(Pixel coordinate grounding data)
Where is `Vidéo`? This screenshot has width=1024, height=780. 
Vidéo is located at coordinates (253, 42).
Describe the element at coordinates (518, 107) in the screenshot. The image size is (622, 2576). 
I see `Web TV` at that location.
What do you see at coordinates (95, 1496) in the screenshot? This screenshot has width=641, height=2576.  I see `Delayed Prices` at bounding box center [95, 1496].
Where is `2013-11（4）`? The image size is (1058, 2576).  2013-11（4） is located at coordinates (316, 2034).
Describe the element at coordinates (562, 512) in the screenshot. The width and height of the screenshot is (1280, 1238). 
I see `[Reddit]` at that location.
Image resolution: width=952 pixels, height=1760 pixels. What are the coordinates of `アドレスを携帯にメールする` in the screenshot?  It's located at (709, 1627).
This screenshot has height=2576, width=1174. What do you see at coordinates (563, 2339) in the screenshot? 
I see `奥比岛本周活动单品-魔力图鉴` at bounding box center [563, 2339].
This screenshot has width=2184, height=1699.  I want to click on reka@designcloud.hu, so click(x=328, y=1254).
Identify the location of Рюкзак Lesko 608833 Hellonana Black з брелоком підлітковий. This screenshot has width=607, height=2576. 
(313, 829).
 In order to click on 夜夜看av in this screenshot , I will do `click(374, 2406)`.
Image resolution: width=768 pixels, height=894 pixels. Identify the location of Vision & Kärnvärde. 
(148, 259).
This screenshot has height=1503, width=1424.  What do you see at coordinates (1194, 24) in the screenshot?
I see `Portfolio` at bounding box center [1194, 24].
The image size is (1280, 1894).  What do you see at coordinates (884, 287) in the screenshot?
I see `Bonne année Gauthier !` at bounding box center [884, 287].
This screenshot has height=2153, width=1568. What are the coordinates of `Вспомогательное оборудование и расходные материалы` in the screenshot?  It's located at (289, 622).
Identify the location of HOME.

### Exercise
Quote every record above exactly.

### Solution for this problem
Where is `Vidéo`? This screenshot has width=1024, height=780. 
Vidéo is located at coordinates (253, 42).
Describe the element at coordinates (518, 107) in the screenshot. The image size is (622, 2576). 
I see `Web TV` at that location.
What do you see at coordinates (95, 1496) in the screenshot? This screenshot has width=641, height=2576.  I see `Delayed Prices` at bounding box center [95, 1496].
Where is `2013-11（4）`? The image size is (1058, 2576).  2013-11（4） is located at coordinates (316, 2034).
Describe the element at coordinates (562, 512) in the screenshot. The width and height of the screenshot is (1280, 1238). 
I see `[Reddit]` at that location.
Image resolution: width=952 pixels, height=1760 pixels. What are the coordinates of `アドレスを携帯にメールする` in the screenshot?  It's located at (709, 1627).
This screenshot has height=2576, width=1174. What do you see at coordinates (563, 2339) in the screenshot? 
I see `奥比岛本周活动单品-魔力图鉴` at bounding box center [563, 2339].
This screenshot has width=2184, height=1699.  I want to click on reka@designcloud.hu, so click(x=328, y=1254).
Identify the location of Рюкзак Lesko 608833 Hellonana Black з брелоком підлітковий. This screenshot has width=607, height=2576. 
(313, 829).
 In order to click on 夜夜看av in this screenshot , I will do `click(374, 2406)`.
Image resolution: width=768 pixels, height=894 pixels. Identify the location of Vision & Kärnvärde. 
(148, 259).
This screenshot has height=1503, width=1424.  What do you see at coordinates (1194, 24) in the screenshot?
I see `Portfolio` at bounding box center [1194, 24].
The image size is (1280, 1894).  What do you see at coordinates (884, 287) in the screenshot?
I see `Bonne année Gauthier !` at bounding box center [884, 287].
This screenshot has height=2153, width=1568. What are the coordinates of `Вспомогательное оборудование и расходные материалы` in the screenshot?  It's located at (289, 622).
Identify the location of HOME.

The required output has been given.